Problem to work on. Please find every line below that includes "BABYPRICE" and report how many there are. Nothing else is needed.

Exercise data.
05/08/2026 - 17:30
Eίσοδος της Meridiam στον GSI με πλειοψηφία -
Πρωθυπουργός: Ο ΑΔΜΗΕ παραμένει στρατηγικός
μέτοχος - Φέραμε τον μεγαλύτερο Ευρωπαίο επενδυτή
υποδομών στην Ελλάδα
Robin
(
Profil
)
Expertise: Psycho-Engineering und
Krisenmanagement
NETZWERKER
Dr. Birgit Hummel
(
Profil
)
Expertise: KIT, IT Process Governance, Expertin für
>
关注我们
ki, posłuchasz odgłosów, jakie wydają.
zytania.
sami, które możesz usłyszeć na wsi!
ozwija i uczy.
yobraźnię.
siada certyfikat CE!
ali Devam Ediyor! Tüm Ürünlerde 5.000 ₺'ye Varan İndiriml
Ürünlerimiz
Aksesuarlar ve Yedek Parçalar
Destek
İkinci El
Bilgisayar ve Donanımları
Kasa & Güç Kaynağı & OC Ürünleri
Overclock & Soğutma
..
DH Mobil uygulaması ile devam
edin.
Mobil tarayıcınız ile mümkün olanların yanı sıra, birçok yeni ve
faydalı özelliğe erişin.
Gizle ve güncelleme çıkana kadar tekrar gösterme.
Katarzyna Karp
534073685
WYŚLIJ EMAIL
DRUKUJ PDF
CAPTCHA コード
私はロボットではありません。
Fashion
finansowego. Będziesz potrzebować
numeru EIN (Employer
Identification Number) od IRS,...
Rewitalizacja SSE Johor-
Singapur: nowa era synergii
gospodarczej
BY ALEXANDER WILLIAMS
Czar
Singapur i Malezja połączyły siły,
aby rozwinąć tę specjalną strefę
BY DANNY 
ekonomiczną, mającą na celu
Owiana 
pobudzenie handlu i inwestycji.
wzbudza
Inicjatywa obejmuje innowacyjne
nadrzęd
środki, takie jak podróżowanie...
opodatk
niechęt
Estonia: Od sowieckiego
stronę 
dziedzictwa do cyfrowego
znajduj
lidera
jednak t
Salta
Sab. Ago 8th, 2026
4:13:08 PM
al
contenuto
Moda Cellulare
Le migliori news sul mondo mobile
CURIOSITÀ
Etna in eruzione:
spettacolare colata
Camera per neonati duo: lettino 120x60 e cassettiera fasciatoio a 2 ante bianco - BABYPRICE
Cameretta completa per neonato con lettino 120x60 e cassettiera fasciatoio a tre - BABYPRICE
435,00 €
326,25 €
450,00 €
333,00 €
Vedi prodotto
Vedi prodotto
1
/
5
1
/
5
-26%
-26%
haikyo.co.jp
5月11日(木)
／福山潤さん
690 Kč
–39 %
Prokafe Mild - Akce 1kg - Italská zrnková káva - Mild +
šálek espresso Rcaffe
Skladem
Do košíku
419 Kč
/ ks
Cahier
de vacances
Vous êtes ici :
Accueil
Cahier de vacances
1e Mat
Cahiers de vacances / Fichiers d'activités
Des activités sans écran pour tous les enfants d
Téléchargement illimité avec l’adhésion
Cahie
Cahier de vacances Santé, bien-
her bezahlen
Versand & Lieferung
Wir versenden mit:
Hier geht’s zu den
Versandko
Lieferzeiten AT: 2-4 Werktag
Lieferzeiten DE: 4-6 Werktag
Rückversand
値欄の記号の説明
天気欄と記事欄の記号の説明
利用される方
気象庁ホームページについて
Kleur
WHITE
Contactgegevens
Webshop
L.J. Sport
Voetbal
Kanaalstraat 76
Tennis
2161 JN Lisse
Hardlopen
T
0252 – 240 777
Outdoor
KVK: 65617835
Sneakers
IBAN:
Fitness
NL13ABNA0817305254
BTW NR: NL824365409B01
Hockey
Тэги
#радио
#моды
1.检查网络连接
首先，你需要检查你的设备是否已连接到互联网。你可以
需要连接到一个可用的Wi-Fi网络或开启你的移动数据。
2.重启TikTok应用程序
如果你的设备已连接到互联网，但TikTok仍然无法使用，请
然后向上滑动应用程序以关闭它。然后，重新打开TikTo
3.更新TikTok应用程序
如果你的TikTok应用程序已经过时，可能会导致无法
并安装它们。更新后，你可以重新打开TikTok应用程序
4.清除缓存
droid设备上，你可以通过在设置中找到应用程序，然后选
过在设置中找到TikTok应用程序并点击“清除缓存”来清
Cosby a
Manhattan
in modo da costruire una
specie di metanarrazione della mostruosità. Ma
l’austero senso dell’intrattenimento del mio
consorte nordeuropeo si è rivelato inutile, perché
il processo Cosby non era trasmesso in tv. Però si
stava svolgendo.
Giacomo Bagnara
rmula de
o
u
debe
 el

Expected output. 2